Vai ter, agora, pela frente, de lidar com dois problemas que em muito vão transcen­der a mera política interna britânica: o renascimento da questão escocesa po­tenciada pela ascensão eleitoral do SNP e a questão do referendo sobre a permanên­cia do Reino Unido na União Europeia, prometido para 2017. Neste plano, do relacionamento do Reino com a Europa da União, o resultado eleitoral conhe­cido em Londres constitui, segu­ramente, mais uma dor de cabeça para Bruxe­las. Cameron, para esvaziar eleitoral­mente o UKIP, teve necessidade de, du­rante a campanha eleitoral, encostar o seu dis­curso “à direita”; agora, com a responsa­bilidade única da governação, já sem a moderação europeia introduzida pelos liberais-democratas de Nick Clegg, não deixará de jo­gar a sua posição eleitoral e a força dos seus votos num esforço negocial com Bruxe­las que se assemelhará muito ao que, nos anos oitenta do século passado, foi protagoni­zado por Marga­reth Thatcher – e que lhe valeu o célebre “cheque” como contra­partida das políti­cas agrícolas comuns. Tudo, claro, em nome do apelo a um voto favorável à manutenção do Reino na União aquando da realização do referido referendo. As negociações não serão fá­ceis e Bruxelas irá ter pela frente um opositor determinado e relegitimado eleitoral­mente. Não serão tem­pos de bonança no horizonte europeu com difíceis negociações que com facilidade se podem antecipar.

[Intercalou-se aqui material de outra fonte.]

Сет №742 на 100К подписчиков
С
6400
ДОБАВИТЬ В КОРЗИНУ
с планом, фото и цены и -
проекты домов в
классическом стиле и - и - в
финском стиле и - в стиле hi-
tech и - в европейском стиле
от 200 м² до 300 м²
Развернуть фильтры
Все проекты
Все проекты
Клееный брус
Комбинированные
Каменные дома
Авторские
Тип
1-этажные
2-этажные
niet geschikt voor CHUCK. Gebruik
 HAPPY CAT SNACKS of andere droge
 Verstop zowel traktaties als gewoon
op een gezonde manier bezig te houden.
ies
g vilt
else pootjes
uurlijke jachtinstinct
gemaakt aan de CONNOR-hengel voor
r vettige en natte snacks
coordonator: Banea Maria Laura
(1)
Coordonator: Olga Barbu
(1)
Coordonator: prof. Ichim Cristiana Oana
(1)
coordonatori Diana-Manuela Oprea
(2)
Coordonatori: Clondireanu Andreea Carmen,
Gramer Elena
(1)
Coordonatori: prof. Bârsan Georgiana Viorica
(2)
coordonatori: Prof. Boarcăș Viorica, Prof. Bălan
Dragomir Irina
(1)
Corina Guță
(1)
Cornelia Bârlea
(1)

3. Mas este acto eleitoral veio pôr, ainda, a descoberto, um aspecto que merece alguma pon­deração e um registo especial: a erosão significativa sentida pelo voto trabalhista. E essa não se pode atribuir, exclusivamente, à emergência do voto nacionalista na Escó­cia. As razões serão mais profundas e mais sérias.
Quando a esquerda democrática europeia adotou as políticas da terceira via inspiradas pelo New Labour de Tony Blair, exerceu uma influência sem precedentes na governa­ção da Europa. Recordo, de memória, que pelos finais dos anos noventa do século pas­sado dos quinze governos da UE, onze eram socialistas, trabalhistas ou sociais-democra­tas. Foram os tempos da “Europa rosa” de Blair, Schröder, Guterres, Prodi, Jos­pin…. Muitos outros. Chegaram a ser onze em quinze.

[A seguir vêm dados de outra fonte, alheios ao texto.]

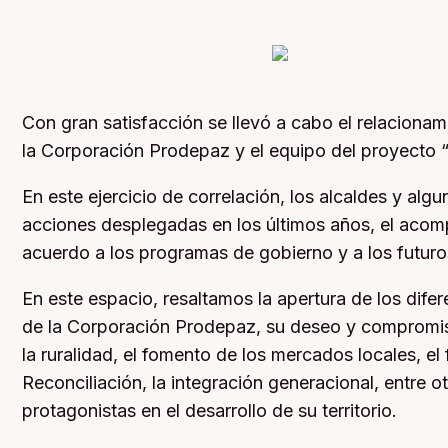
Con gran satisfacción se llevó a cabo el relacionam
la Corporación Prodepaz y el equipo del proyecto “
En este ejercicio de correlación, los alcaldes y al
acciones desplegadas en los últimos años, el acomp
acuerdo a los programas de gobierno y a los futuro
En este espacio, resaltamos la apertura de los dife
de la Corporación Prodepaz, su deseo y compromiso
la ruralidad, el fomento de los mercados locales, el
Reconciliación, la integración generacional, entre o
protagonistas en el desarrollo de su territorio.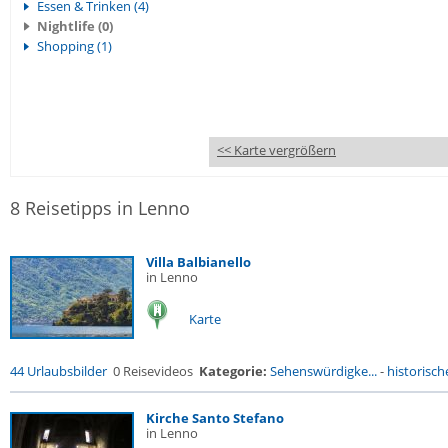
Essen & Trinken (4)
Nightlife (0)
Shopping (1)
<< Karte vergrößern
8 Reisetipps in Lenno
Villa Balbianello
in Lenno
Karte
44 Urlaubsbilder
0 Reisevideos
Kategorie:
Sehenswürdigke...
-
historische
Kirche Santo Stefano
in Lenno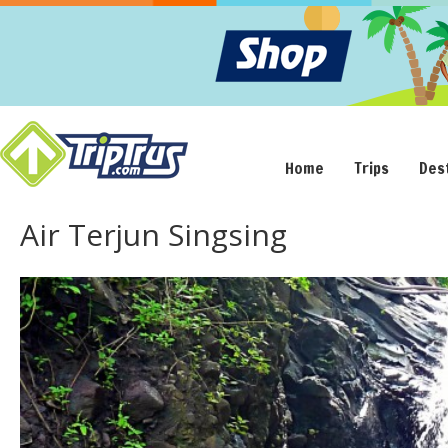
Home
Trips
Des
Air Terjun Singsing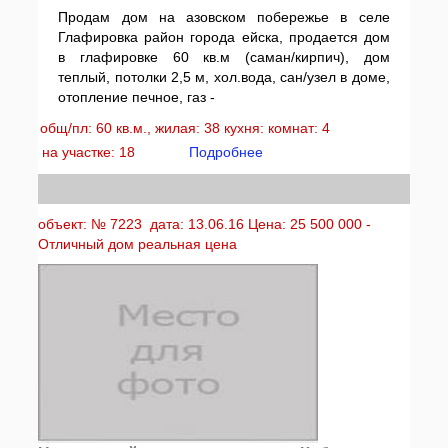
Продам дом на азовском побережье в селе
Глафировка район города ейска, продается дом
в глафировке 60 кв.м (саман/кирпич), дом
теплый, потолки 2,5 м, хол.вода, сан/узел в доме,
отопление печное, газ -
общ/пл: 60 кв.м., жилая: 38 кухня: комнат: 4
на участке: 18
Подробнее
объект: № 7223 дата: 13.06.16 Цена: 25 500 000 -
Отличный дом реальная цена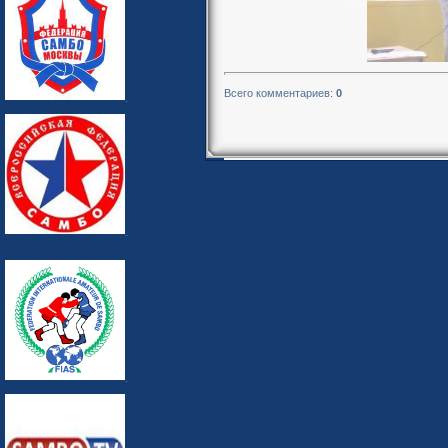
Всего комментариев
:
0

Depois, depois começaram a dar ouvidos à ortodoxia dogmática (onde Mário Soares teve pa­pel de destaque) e quiserem recuar à pureza ideológica e acabar com a “viragem à di­reita” em nome dos princípios velhos. Resultado: começaram a perder eleições a eito em benefício de partidos integrantes do PPE e a, praticamente, serem varridos dos ma­pas eleitorais e/ou parlamentares: Grécia, França, Portugal, Espanha, Alemanha….
O que aconteceu, na passada quinta-feira, no Reino Unido, foi só mais um episódio desta história….
Não está, todavia, dito ou escrito em lado algum que tenha sido o último….
Post-scriptum: começam a vir a público informações e elementos que mostram o envolvimento e a participação determinantes do Papa Francisco e da máquina político-diplomática do Vaticano em todo o processo de preparação da aproximação entre os EUA e Cuba, sinalizada por Obama e Castro. Também nesta diplomacia de confidencialidade, Sua Santidade segue as pisadas e o exemplo do bom e amado Papa-mineiro, São João Paulo II, sem cuja atuação o mundo não teria podido assistir ao fim da guerra-fria, à implosão do império soviético e à reconquista da liberdade pelos Estados além da cortina de ferro.